■ Action item: Go over the lines below, and when one contains the word "حديقة", copy it.

══ Source data

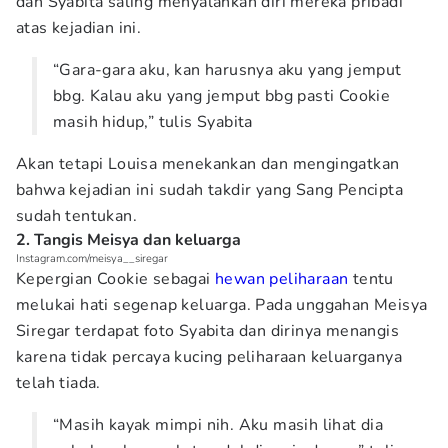
dan Syabita saling menyalahkan diri mereka pribadi
atas kejadian ini.
“Gara-gara aku, kan harusnya aku yang jemput
bbg. Kalau aku yang jemput bbg pasti Cookie
masih hidup,” tulis Syabita
Akan tetapi Louisa menekankan dan mengingatkan
bahwa kejadian ini sudah takdir yang Sang Pencipta
sudah tentukan.
2. Tangis Meisya dan keluarga
Instagram.com/meisya__siregar
Kepergian Cookie sebagai
hewan peliharaan
tentu
melukai hati segenap keluarga. Pada unggahan Meisya
Siregar terdapat foto Syabita dan dirinya menangis
karena tidak percaya kucing peliharaan keluarganya
telah tiada.
“Masih kayak mimpi nih. Aku masih lihat dia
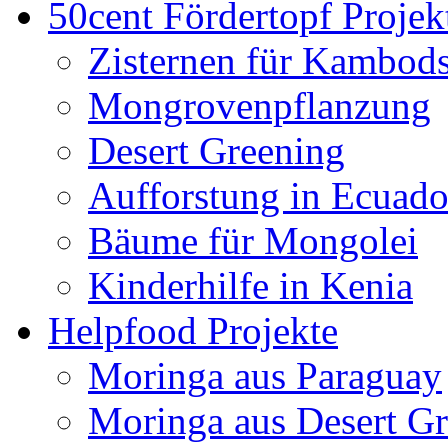
50cent Fördertopf Projek
Zisternen für Kambod
Mongrovenpflanzung
Desert Greening
Aufforstung in Ecuado
Bäume für Mongolei
Kinderhilfe in Kenia
Helpfood Projekte
Moringa aus Paraguay
Moringa aus Desert G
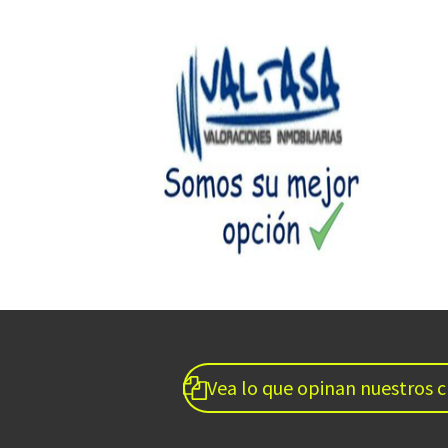
Vea lo que opinan nuestros c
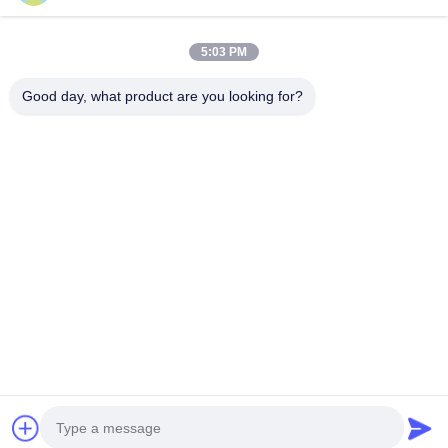
عنواننا
5:03 PM
عنوان الشركة
الطابق الثاني، مبنى D2، حديقة هوي العلوم والتكنولوجيا، منطقة
Good day, what product are you looking for?
التكنولوجيا العالية، هيفي، أنهوي، الصين
عنوان المصنع
حديقة شوشو الصناعية الحديثة، هواينان، أنوهاي، الصين
الهاتف
0086-13524216265
الصين جودة جيدة الصفائح العاكسة المنشورية المورد. حقوق الطبع
والنشر © -2026 Anhui Lu Zheng Tong New Material Technology
Co., Ltd. جميع الحقوق محفوظة
خريطة الموقع
|
سياسة الخصوصية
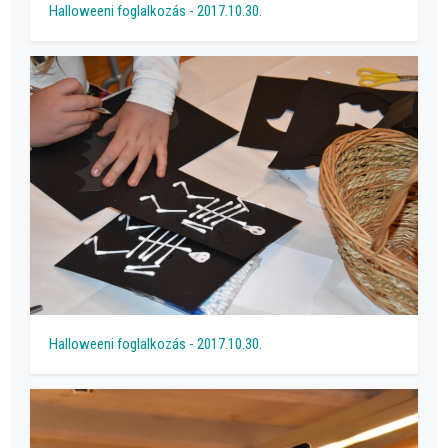
Halloweeni foglalkozás - 2017.10.30.
Halloweeni foglalkozás - 2017.10.30.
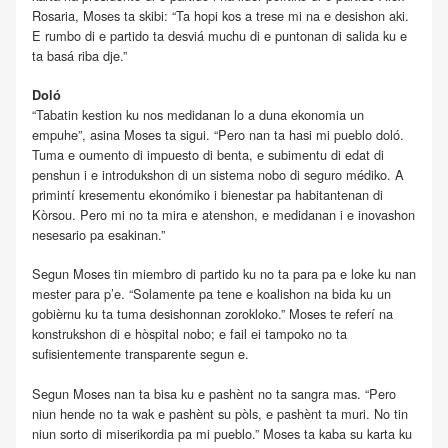
Rosaria, Moses ta skibi: “Ta hopi kos a trese mi na e desishon aki.
E rumbo di e partido ta desviá muchu di e puntonan di salida ku e
ta basá riba dje.”
Doló
“Tabatin kestion ku nos medidanan lo a duna ekonomia un
empuhe”, asina Moses ta sigui. “Pero nan ta hasi mi pueblo doló.
Tuma e oumento di impuesto di benta, e subimentu di edat di
penshun i e introdukshon di un sistema nobo di seguro médiko. A
primintí kresementu ekonómiko i bienestar pa habitantenan di
Kòrsou. Pero mi no ta mira e atenshon, e medidanan i e inovashon
nesesario pa esakinan.”
Segun Moses tin miembro di partido ku no ta para pa e loke ku nan
mester para p’e. “Solamente pa tene e koalishon na bida ku un
gobièrnu ku ta tuma desishonnan zorokloko.” Moses te referí na
konstrukshon di e hòspital nobo; e fail ei tampoko no ta
sufisientemente transparente segun e.
Segun Moses nan ta bisa ku e pashènt no ta sangra mas. “Pero
niun hende no ta wak e pashènt su pòls, e pashènt ta muri. No tin
niun sorto di miserikordia pa mi pueblo.” Moses ta kaba su karta ku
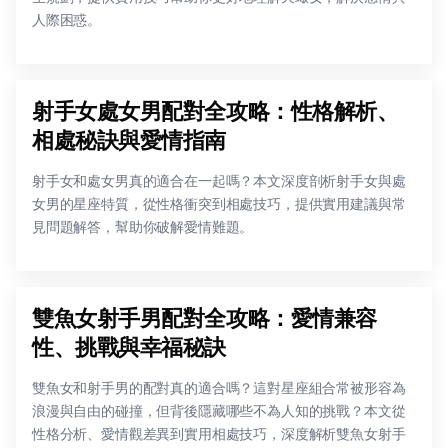
人際困惑。
射手女處女男配對全攻略：性格解析、
相處秘訣與愛情指南
射手女和處女男真的適合在一起嗎？本文深度剖析射手女與處
女男的星座特質，從性格衝突到相處技巧，提供實用建議與常
見問題解答，幫助你破解愛情難題。
雙魚女射手男配對全攻略：愛情兼容
性、挑戰與幸福秘訣
雙魚女和射手男的配對真的適合嗎？這對星座組合常被形容為
浪漫與自由的碰撞，但背後隱藏哪些不為人知的挑戰？本文從
性格分析、愛情觀差異到實用相處技巧，深度解析雙魚女射手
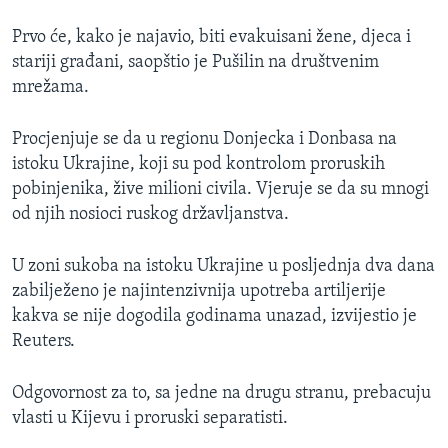
Prvo će, kako je najavio, biti evakuisani žene, djeca i
stariji građani, saopštio je Pušilin na društvenim
mrežama.
Procjenjuje se da u regionu Donjecka i Donbasa na
istoku Ukrajine, koji su pod kontrolom proruskih
pobinjenika, žive milioni civila. Vjeruje se da su mnogi
od njih nosioci ruskog državljanstva.
U zoni sukoba na istoku Ukrajine u posljednja dva dana
zabilježeno je najintenzivnija upotreba artiljerije
kakva se nije dogodila godinama unazad, izvijestio je
Reuters.
Odgovornost za to, sa jedne na drugu stranu, prebacuju
vlasti u Kijevu i proruski separatisti.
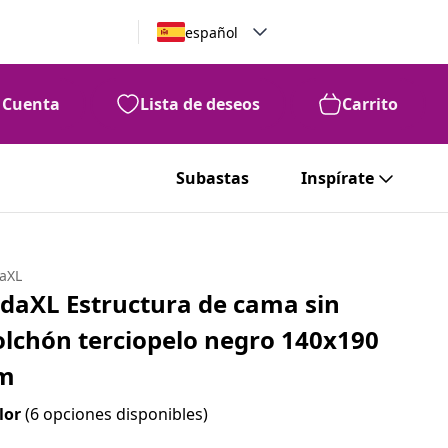
español
Cuenta
Lista de deseos
Carrito
Subastas
Inspírate
daXL
idaXL Estructura de cama sin
olchón terciopelo negro 140x190
m
lor
(6 opciones disponibles)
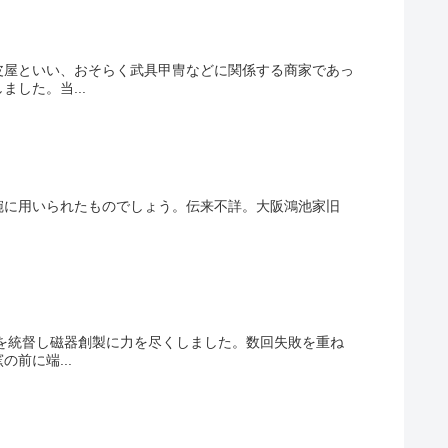
皮屋といい、おそらく武具甲冑などに関係する商家であっ
した。当...
碗に用いられたものでしょう。伝来不詳。大阪鴻池家旧
場を統督し磁器創製に力を尽くしました。数回失敗を重ね
前に端...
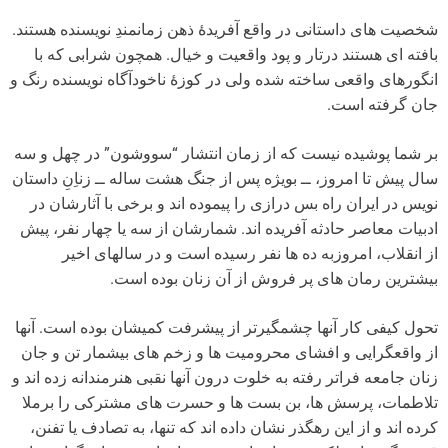
شخصیت های داستانی در واقع آفریدۀ ذهن زمانمندِ نویسنده هستند.
بافته ای هستند درتار و پود واقعیت و خیال. همچون شرابی که با
انگورهای واقعی ساخته شده ولی در کوزۀ ناخودآگاه نویسنده رنگ و
جان گرفته است.
بر شما پوشیده نیست که از زمان انتشار “سووشون” در چهل و سه
سال پیش تا امروز، ــ بویژه پس از جنگ هشت ساله ــ زناِنِ داستان
نویس در ایران راه بس درازی را پیموده اند و برخی با آثارشان در
ادبیات معاصر حادثه آفریده اند. شمارشان از سه یا چهار نفر، پیش
از انقلاب، امروزبه ده ها نفر رسیده است و در سالهای اخیر
بیشترین رمان های پر فروش از آن زنان بوده است.
تحول کیفی کار آنها چشمگیرتر از پیشرفت کمیشان بوده است. آنها
از واقعگرایی و افشای محرومیت ها و زخم های بیشمار تن و جان
زنان جامعه فراتر رفته به خلوت درون آنها نقبی هنرمندانه زده اند و
تلاطمات، پرسش ها، بن بست ها و حسرت های مشترکی را برملا
کرده اند و از این رهگذر نشان داده اند که تنها، به تصادف یا تفنن،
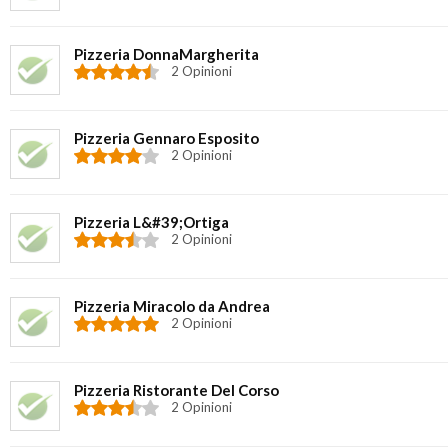
Pizzeria DonnaMargherita
2 Opinioni
Pizzeria Gennaro Esposito
2 Opinioni
Pizzeria L&#39;Ortiga
2 Opinioni
Pizzeria Miracolo da Andrea
2 Opinioni
Pizzeria Ristorante Del Corso
2 Opinioni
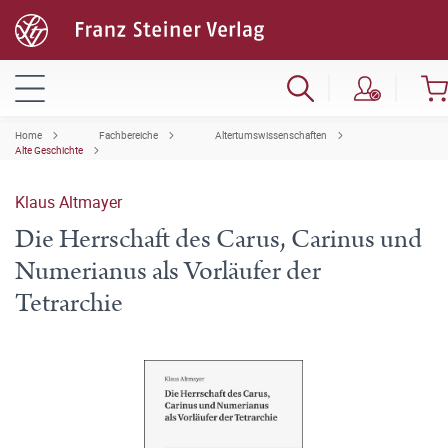
Home
Fachbereiche
Altertumswissenschaften
Alte Geschichte
Klaus Altmayer
Die Herrschaft des Carus, Carinus und
Numerianus als Vorläufer der
Tetrarchie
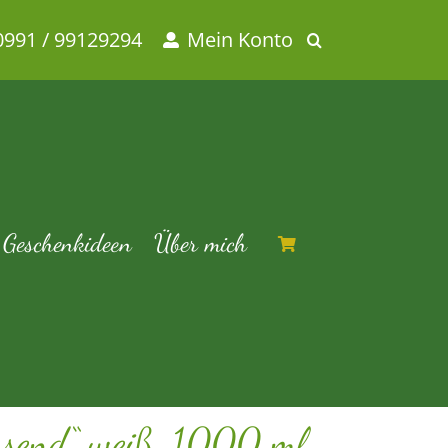
0991 / 99129294
Mein Konto
 ml
iß, 1000 ml
Geschenkideen
Über mich
nsend“ weiß, 1000 ml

════

■ Exercise response:
الطابق الثاني، مبنى D2، حديقة هوي العلوم والتكنولوجيا، منطقة
حديقة شوشو الصناعية الحديثة، هواينان، أنوهاي، الصين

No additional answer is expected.